_Task prompt_
Each line from the one holding "[alert] (68, 730)" to the end of the data below must be output verbatim, with no other lines.

_Input for this task_
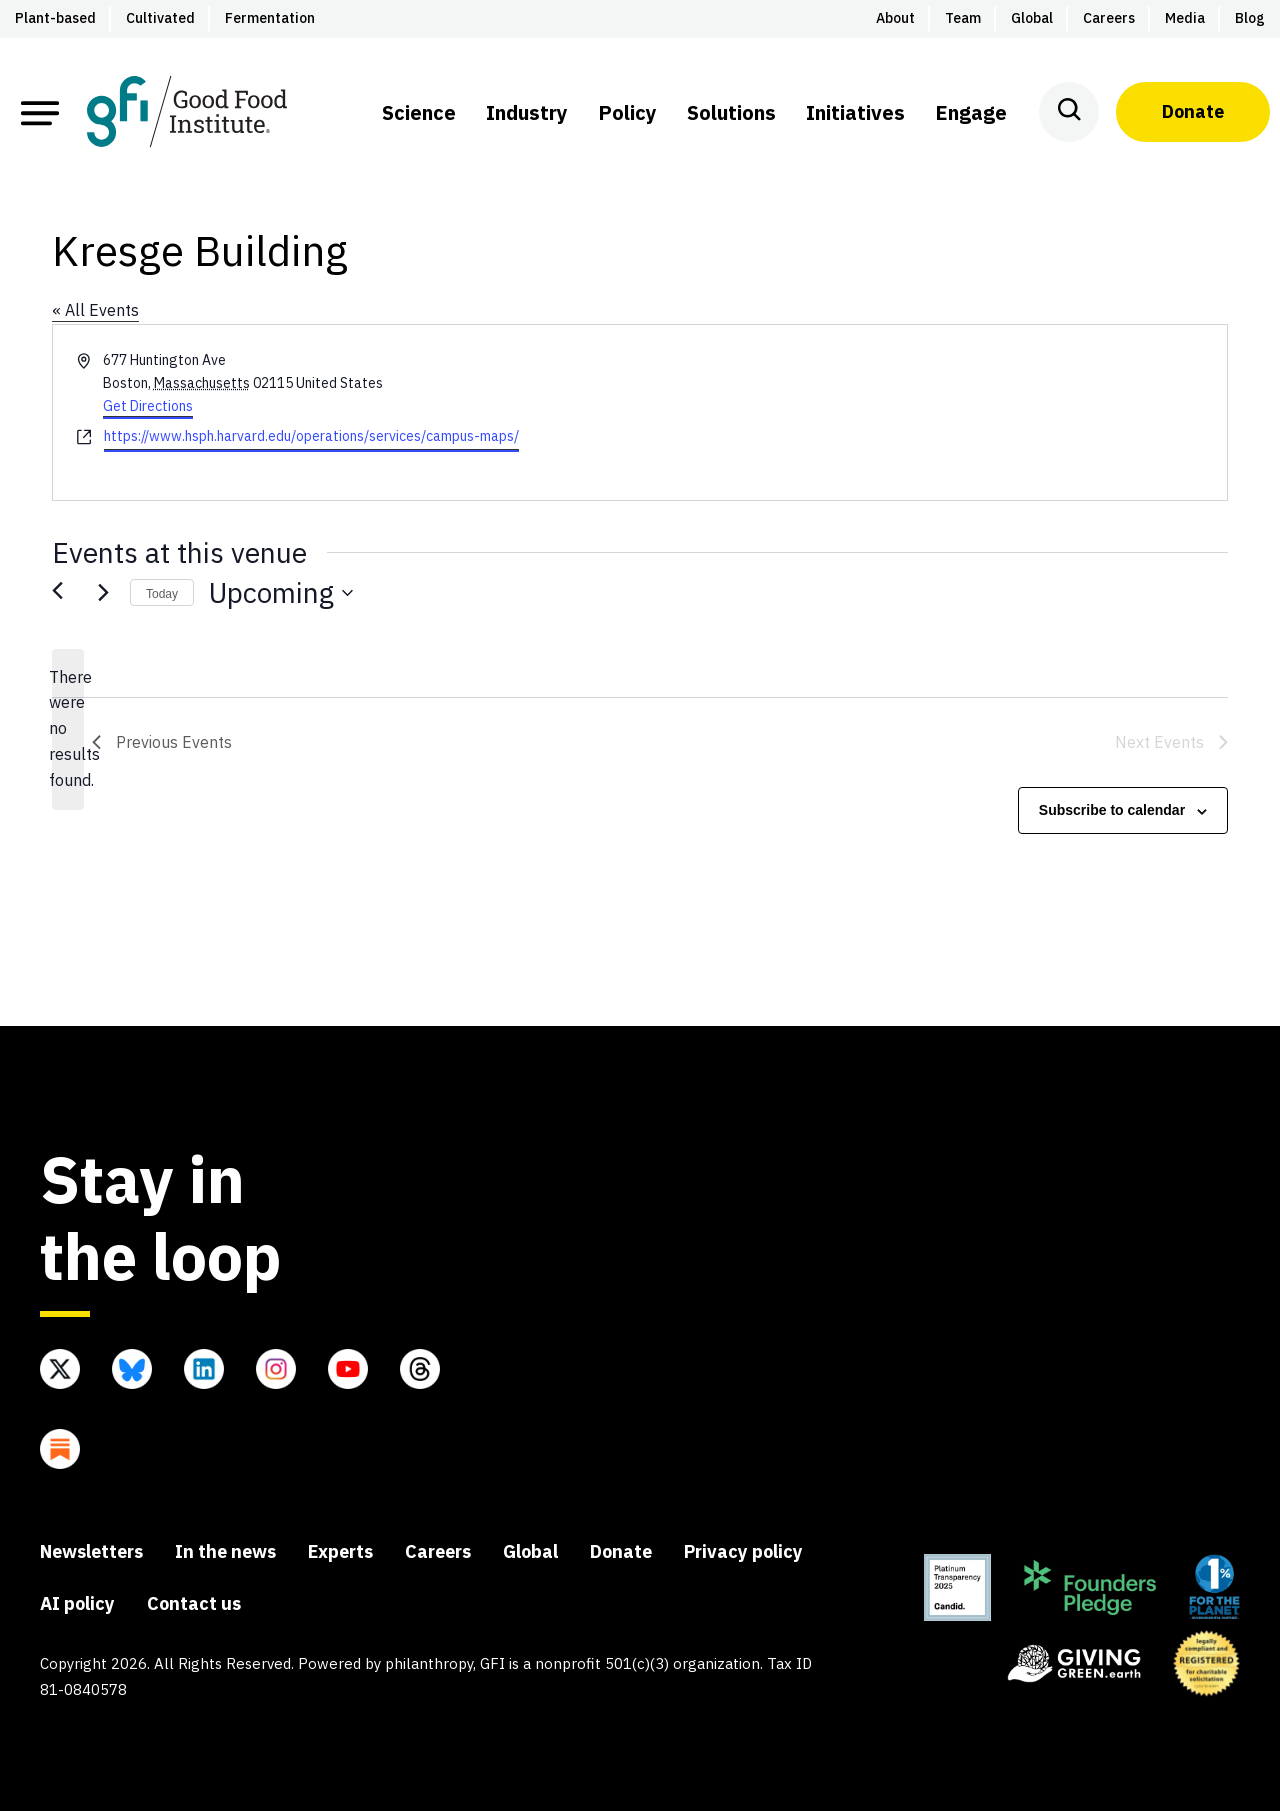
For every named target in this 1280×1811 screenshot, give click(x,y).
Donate (1193, 111)
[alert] (68, 730)
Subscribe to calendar (1112, 810)
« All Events (95, 310)
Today (162, 594)
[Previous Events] (64, 593)
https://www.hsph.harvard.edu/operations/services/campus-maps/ (311, 436)
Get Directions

_Your response_
[alert] (68, 730)
Subscribe to calendar (1112, 810)
« All Events (95, 310)
Today (162, 594)
[Previous Events] (64, 593)
https://www.hsph.harvard.edu/operations/services/campus-maps/ (311, 436)
Get Directions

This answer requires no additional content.